Real estate investment trusts, or REITs, allow small investors to take stakes in big commercial undertakings like shopping malls, office buildings and apartment complexes. Investors buy shares in REITs, which trade like regular stocks. There are no mortgage hassles; it's easy entry, easy exit. REITs take your money and promise ownership benefits without the drawbacks. However, there is one very notable exception -- you don't actually own property.

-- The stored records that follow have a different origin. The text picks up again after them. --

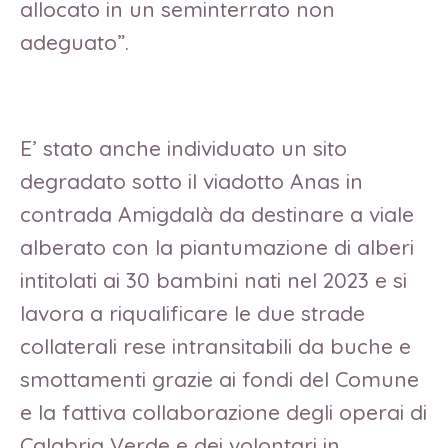
allocato in un seminterrato non
adeguato”.
E’ stato anche individuato un sito
degradato sotto il viadotto Anas in
contrada Amigdalà da destinare a viale
alberato con la piantumazione di alberi
intitolati ai 30 bambini nati nel 2023 e si
lavora a riqualificare le due strade
collaterali rese intransitabili da buche e
smottamenti grazie ai fondi del Comune
e la fattiva collaborazione degli operai di
Calabria Verde e dei volontari in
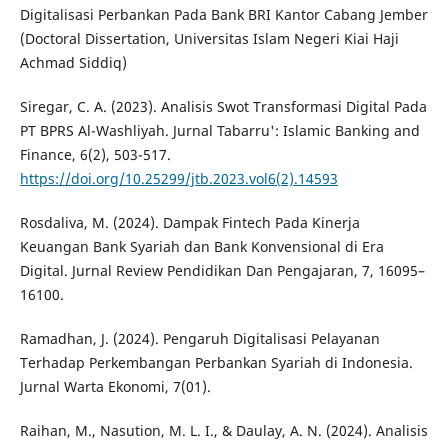
Digitalisasi Perbankan Pada Bank BRI Kantor Cabang Jember
(Doctoral Dissertation, Universitas Islam Negeri Kiai Haji
Achmad Siddiq)
Siregar, C. A. (2023). Analisis Swot Transformasi Digital Pada
PT BPRS Al-Washliyah. Jurnal Tabarru': Islamic Banking and
Finance, 6(2), 503-517.
https://doi.org/10.25299/jtb.2023.vol6(2).14593
Rosdaliva, M. (2024). Dampak Fintech Pada Kinerja
Keuangan Bank Syariah dan Bank Konvensional di Era
Digital. Jurnal Review Pendidikan Dan Pengajaran, 7, 16095–
16100.
Ramadhan, J. (2024). Pengaruh Digitalisasi Pelayanan
Terhadap Perkembangan Perbankan Syariah di Indonesia.
Jurnal Warta Ekonomi, 7(01).
Raihan, M., Nasution, M. L. I., & Daulay, A. N. (2024). Analisis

Buying rental property or investing in a REIT can hinge on the expected length of the investment. REITs offer advantages for short-term planners. There are no financial commitments beyond the initial share purchase and you can sell shares in publicly listed REITs in at most, a few days. Property ownership is a longer term proposition in part because the initial financial commitment is high. Selling a property also takes longer than disposing of a REIT stake.

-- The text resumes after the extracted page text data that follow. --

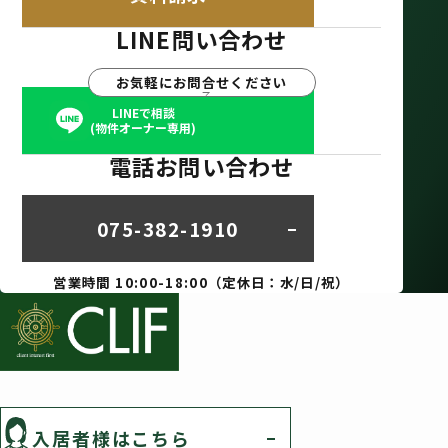
LINE問い合わせ
お気軽にお問合せください
LINEで相談
(物件オーナー専用)
電話お問い合わせ
075-382-1910
営業時間 10:00-18:00（定休日：水/日/祝）
入居者様はこちら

No matter what the terms of your financing, buying a property usually involves a downpayment and commitment to servicing a substantial debt. Property purchasers incur closing costs that can include commissions to realtors, taxes, insurance, inspections, appraisals and fees to prepare deeds for registration. None of this occurs with REITs, although there may be a broker's fee. The minimum investment in an exchange-traded REIT is the price of one share.
Property owners realize income from rent and value through real estate appreciation. Dividends and share price represent income and value to REIT investors. Rental ownership goes sour when units stand vacant --and property value declines, or both. Maintenance costs and property tax reduce return. REITs pay 90 percent of taxable income to shareholders as dividends. A REIT turns sour when no there is no taxable income -- and no dividend is paid. When the share price falls, so does the value of your investment.
Rents and REIT dividend payments are income and, therefore, are subject to tax. A rental property is a small business, which means costs like a mortgage, maintenance or building improvements can reduce the amount of income subject to tax. Sales of property or stake in a REIT are both taxed as capital gains. The tax you pay on the profit from the sale of a rental property depends on how long you owned the property and depreciation of the property. If you're looking to flip a rental property quickly, you're likely to pay a high tax rate on your gain. Furthermore, if you own stake in a REIT, you can receive capital-gains distributions subject to the 25 percent maximum tax rate as well; this can occur when the REIT sells a piece of depreciable property and distributes the profit to its shareholders.
REITs are easier to manage than rental property. Purchasing shares also buys REIT expertise to manage your money. Many countries have followed the United States's lead in establishing REITs, which allows investment in better-performing markets abroad. Rental properties require personal management, or hiring a manager; however, ownership offers greater latitude. Personal use of a vacation rental unit, for example, can qualify it for secondary-residence tax breaks. Improvements increase value. Another consideration is that property is readily accepted collateral -- perhaps, for your next investment loan.